Saint Nectaire est particulièrement invoqué pour les guérisons de cancer, les paralysies et maladies chroniques, les troubles psychiques, et la protection contre les influences démoniques. Il est aussi le patron des pauvres et des personnes sans travail. Des miracles lui sont attribués quotidiennement par des témoins du monde entier.
Où se trouve le tombeau de saint Nectaire ?
Le tombeau de saint Nectaire se trouve au monastère de la Sainte-Trinité sur l'île d'Égine (Grèce), le monastère qu'il a lui-même fondé. C'est l'un des lieux de pèlerinage les plus fréquentés de Grèce, recevant des dizaines de milliers de pèlerins chaque année, notamment autour du 9 novembre.

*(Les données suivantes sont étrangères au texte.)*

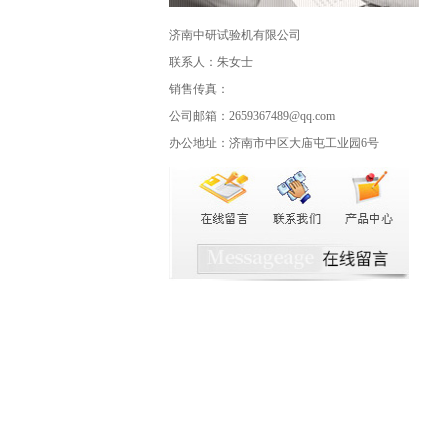
济南中研试验机有限公司
联系人：朱女士
销售传真：
公司邮箱：2659367489@qq.com
办公地址：济南市中区大庙屯工业园6号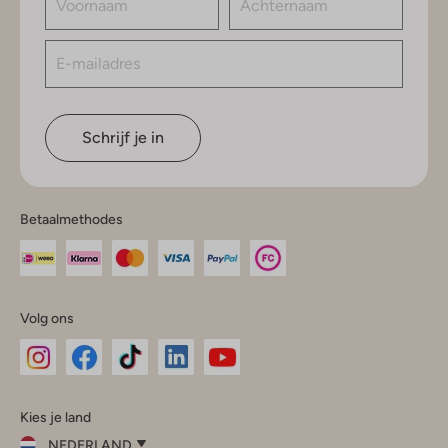
Schrijf je in
Betaalmethodes
Volg ons
Omoda
Omoda
Omoda
Omoda
Omoda
Kies je land
Instagram
Facebook
TikTok
LinkedIn
YouTube
NEDERLAND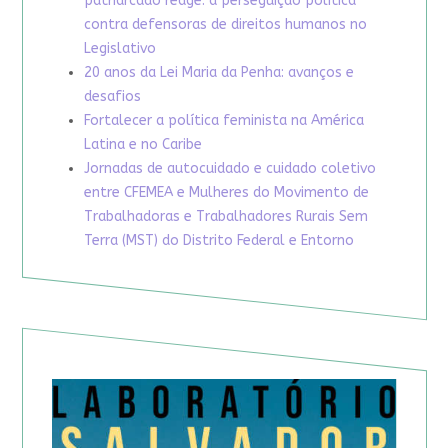
patriarcado reage: a perseguição política
contra defensoras de direitos humanos no
Legislativo
20 anos da Lei Maria da Penha: avanços e
desafios
Fortalecer a política feminista na América
Latina e no Caribe
Jornadas de autocuidado e cuidado coletivo
entre CFEMEA e Mulheres do Movimento de
Trabalhadoras e Trabalhadores Rurais Sem
Terra (MST) do Distrito Federal e Entorno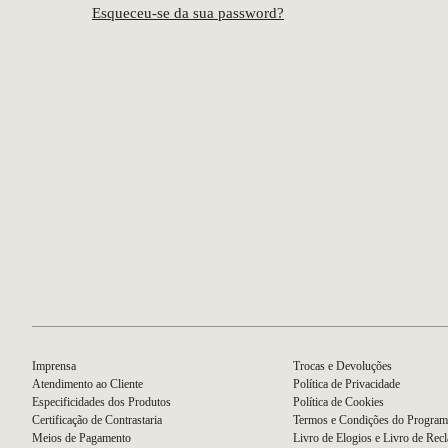
Esqueceu-se da sua password?
Imprensa
Trocas e Devoluções
Atendimento ao Cliente
Política de Privacidade
Especificidades dos Produtos
Política de Cookies
Certificação de Contrastaria
Termos e Condições do Program
Meios de Pagamento
Livro de Elogios e Livro de Rec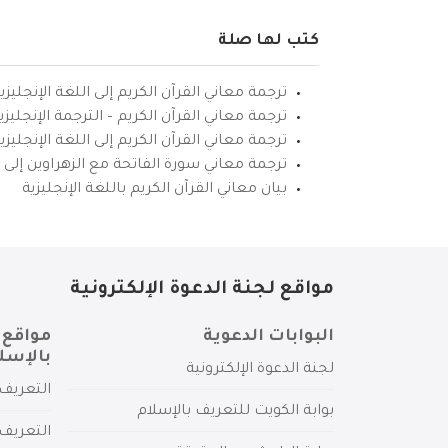
كتب لها صلة
ترجمة معاني القرآن الكريم إلى اللغة الإنجليزي
ترجمة معاني القرآن الكريم – الترجمة الإنجليز
ترجمة معاني القرآن الكريم إلى اللغة الإنجل
ترجمة معاني سورة الفاتحة مع الزهراوين إلى ال
بيان معاني القرآن الكريم باللغة الإنجليزية
مواقع لجنة الدعوة الإلكترونية
البوابات الدعوية
مواقع 
بالإسل
لجنة الدعوة الإلكترونية
التعريف 
بوابة الكويت للتعريف بالإسلام
التعريف 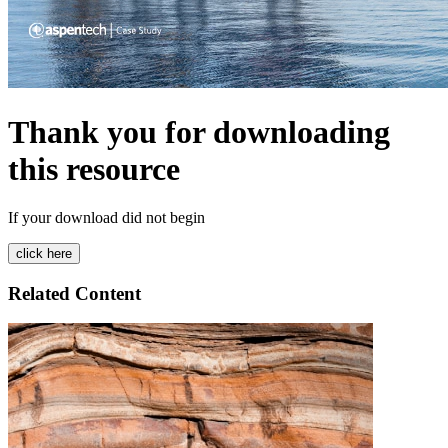
Thank you for downloading
this resource
If your download did not begin
Related Content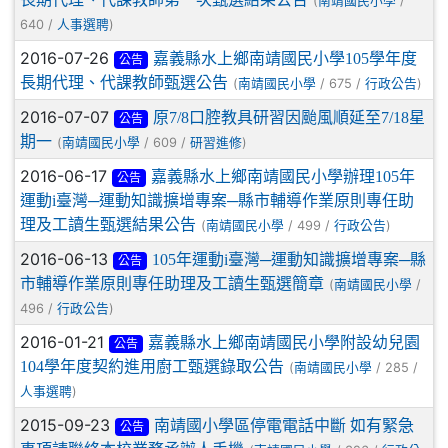
(
/
南靖國民小學
640 /
)
人事選聘
2016-07-26
嘉義縣水上鄉南靖國民小學105學年度
公告
長期代理、代課教師甄選公告
(
/ 675 /
)
南靖國民小學
行政公告
2016-07-07
原7/8口腔教具研習因颱風順延至7/18星
公告
期一
(
/ 609 /
)
南靖國民小學
研習進修
2016-06-17
嘉義縣水上鄉南靖國民小學辦理105年
公告
運動i臺灣─運動知識擴增專案─縣市輔導作業原則專任助
理及工讀生甄選結果公告
(
/ 499 /
)
南靖國民小學
行政公告
2016-06-13
105年運動i臺灣─運動知識擴增專案─縣
公告
市輔導作業原則專任助理及工讀生甄選簡章
(
/
南靖國民小學
496 /
)
行政公告
2016-01-21
嘉義縣水上鄉南靖國民小學附設幼兒園
公告
104學年度契約進用廚工甄選錄取公告
(
/ 285 /
南靖國民小學
)
人事選聘
2015-09-23
南靖國小學區停電電話中斷 如有緊急
公告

Qu'est-ce que l'hymne Agni Parthene ?
L'Agni Parthene (« Vierge Pure ») est un hymne marial composé par saint Nectaire durant son séjour en Égypte, vers 1890. Écrit en grec classique, il célèbre la Theotokos avec une beauté poétique incomparable et est chanté dans les monastères orthodoxes du monde entier. C'est l'un des hymnes orthodoxes les plus aimés et les plus répandus — souvent le premier hymne orthodoxe découvert par les convertis.